[Saved data entries]
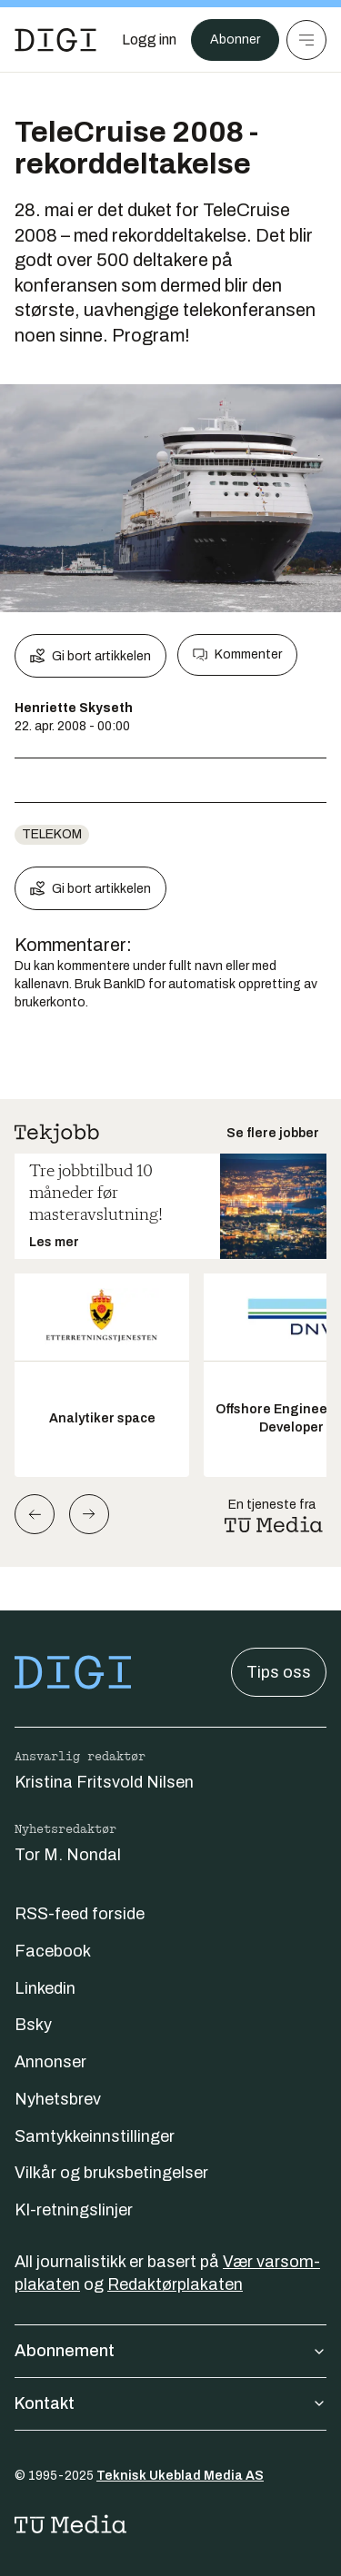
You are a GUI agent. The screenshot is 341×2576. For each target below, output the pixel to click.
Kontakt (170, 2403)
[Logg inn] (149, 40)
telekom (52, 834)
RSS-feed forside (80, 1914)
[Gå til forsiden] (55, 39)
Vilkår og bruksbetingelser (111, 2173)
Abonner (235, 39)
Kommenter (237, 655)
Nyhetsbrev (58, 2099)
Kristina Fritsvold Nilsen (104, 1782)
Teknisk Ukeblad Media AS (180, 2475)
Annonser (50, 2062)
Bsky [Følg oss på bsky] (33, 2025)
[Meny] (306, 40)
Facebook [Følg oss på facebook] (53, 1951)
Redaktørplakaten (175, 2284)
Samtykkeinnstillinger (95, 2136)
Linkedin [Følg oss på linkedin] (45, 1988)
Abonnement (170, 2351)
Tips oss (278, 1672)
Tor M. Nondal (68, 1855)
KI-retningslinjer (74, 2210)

ABOUT THIS TASK: Would you please copy all lines in the data that contain the word "Følg"?

REPLY:
Bsky [Følg oss på bsky] (33, 2025)
Facebook [Følg oss på facebook] (53, 1951)
Linkedin [Følg oss på linkedin] (45, 1988)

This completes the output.